The band came into use for radio broadcasting at the turn of the 21st century and is used for DAB (Digital Audio Broadcasting).

It is subdivided into a number of frequency blocks used for multiplexes:

| Block | Centre Frequency |
|---|---|
| 5A | 174.928 MHz |
| 5B | 176.640 MHz |
| 5C | 178.352 MHz |
| 5D | 180.064 MHz |
| 6A | 181.936 MHz |
| 6B | 183.648 MHz |
| 6C | 185.360 MHz |
| 6D | 187.072 MHz |
| 7A | 188.928 MHz |
| 7B | 190.640 MHz |
| 7C | 192.352 MHz |
| 7D | 194.064 MHz |
| 8A | 195.936 MHz |
| 8B | 197.648 MHz |
| 8C | 199.360 MHz |
| 8D | 201.072 MHz |
| 9A | 202.928 MHz |
| 9B | 204.640 MHz |
| 9C | 206.352 MHz |
| 9D | 208.064 MHz |
| 10A | 209.936 MHz |
| 10B | 211.648 MHz |
| 10C | 213.360 MHz |
| 10D | 215.072 MHz |
| 10N | 210.096 MHz |
| 11A | 216.928 MHz |
| 11B | 218.640 MHz |
| 11C | 220.352 MHz |
| 11D | 222.064 MHz |
| 11N | 217.088 MHz |
| 12A | 223.936 MHz |
| 12B | 225.648 MHz |
| 12C | 227.360 MHz |
| 12D | 229.072 MHz |
| 12N | 224.096 MHz |
| 13A | 230.784 MHz |
| 13B | 232.496 MHz |
| 13C | 234.208 MHz |
| 13D | 235.776 MHz |
| 13E | 237.488 MHz |
| 13F | 239.200 MHz |

Grayed frequencies aren't used for DAB. Furthermore, some countries like Germany don't use channel 13's frequencies to prevent interference with aviation frequencies.

==Worldwide usage==

===Europe===

In the UK and part of Ireland, Band III was originally used for monochrome 405-line television; however, this was discontinued by the mid-1980s. Other European countries (including Ireland) continued to use Band III for analogue 625-line colour television.

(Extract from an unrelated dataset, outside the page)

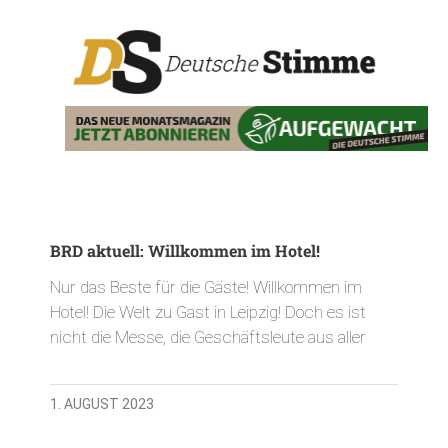
BRD aktuell: Willkommen im Hotel!
Nur das Beste für die Gäste! Willkommen im
Hotel! Die Welt zu Gast in Leipzig! Doch es ist
nicht die Messe, die Geschäftsleute aus aller
1. AUGUST 2023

Digital television in the DVB-T standard can be used in conjunction with VHF Band III and is used as such in some places. The use of sub-band 2 and sub-band 3 band for Digital audio broadcasting is now being widely adopted. Sub-band 1 is used for MPT-1327 trunked PMR radio, remote wireless microphones and PMSE links.

===North America===
In North America, use of the band for television broadcasts is still widespread. Favorable propagation characteristics and reasonable power limits (up to 65 kW for full-power digital television, versus 20 kW or less on VHF Band I) has meant that many US broadcasters elected to move their full-power ATSC stations from UHF frequencies to Band III VHF when all full-power NTSC analog television services in the US shut down in 2009.

Amateur (Ham) Radio has a small allocation of the band, known as the 1.25meter band, from 219 to 220MHz and 222.0 to 225.0 MHz for communications.